The Alice Cooper song “Poison” features lyrics rhyming the words hot and caught:
Your mouth, so hot
Your web, I’m caught
Rhyming these words is an example of the cot–caught merger. In linguistics, a merger is when the vowel sounds of two words move together to become the same sound. If you say the words cot and caught the same way, or if hot rhymes with caught, then you have the cot–caught merger. The cot–caught merger is sometimes described as if it’s a yes-or-no phenomenon, but in reality – like in all things in linguistics – it’s more of a continuum.
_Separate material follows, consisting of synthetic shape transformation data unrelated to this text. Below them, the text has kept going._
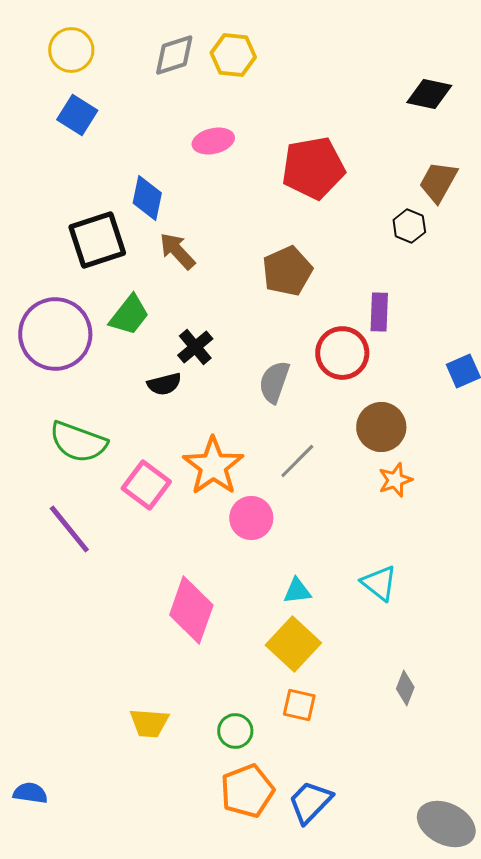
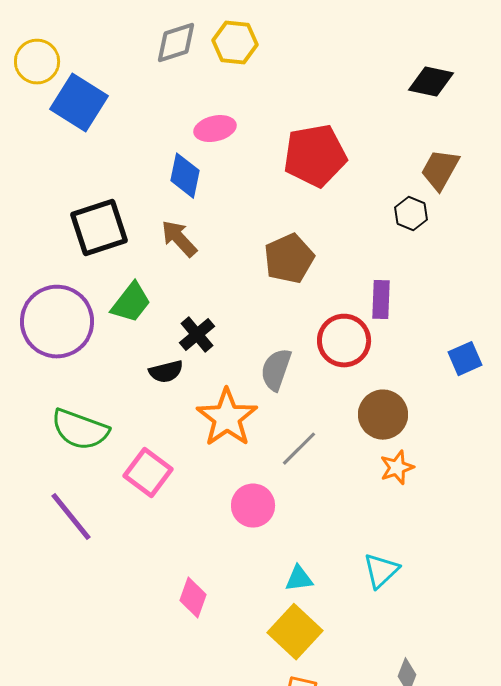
yellow circle: (71, 50) -> (37, 62), moved
blue square: (77, 115) -> (79, 103), size x1.4
blue diamond: (147, 198) -> (185, 176), moved
orange star: (213, 466) -> (227, 418), moved
cyan triangle: (379, 583) -> (381, 571), turned 39
pink diamond: (191, 610) -> (193, 598), size x0.6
Alice Cooper doesn’t really pronounce the vowels in hot and caught the exact same way. That could be because Alice Cooper is from Detroit, Michigan, a place which doesn’t have the cot–caught merger. Or maybe the other two writers of “Poison” were taking poetic license with the rhyming of these words. The other writers are Desmond Child, who’s from Gainesville, FL (a place resistant to the cot–caught merger) and John McCurry – but I don’t where he’s from. Either way, the merger is more of a yes-no-maybe-so kind of thing. That means there are speakers with the merger who live in areas where most speakers do not have the merger and vice versa. And there are speakers who have the merger only in certain words or environments, such as before nasal consonants so that the vowels in Don and dawn are merged.